__How to complete this task__.
The word "Lucasfilm" may appear in the records below. Report how many lines contain it, and write nothing besides the number.

__Data for the task__.
+ + +
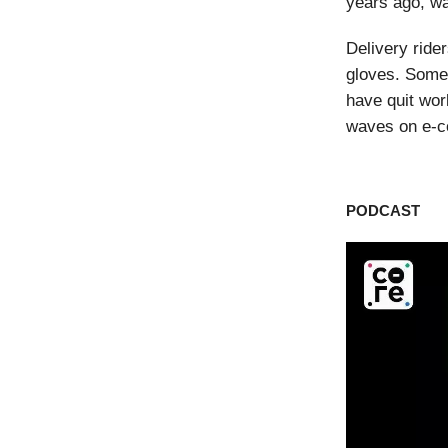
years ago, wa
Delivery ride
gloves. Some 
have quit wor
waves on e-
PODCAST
+ + +
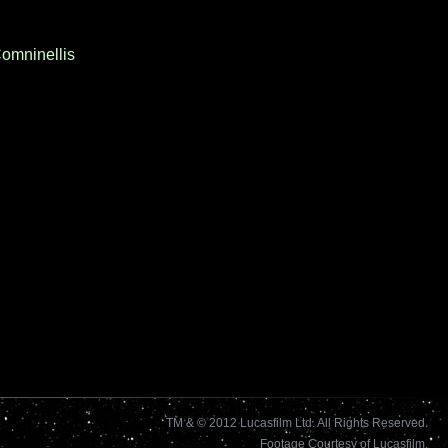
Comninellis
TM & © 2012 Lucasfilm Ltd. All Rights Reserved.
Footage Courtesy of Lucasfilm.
+ + +
__Result for this task__.
2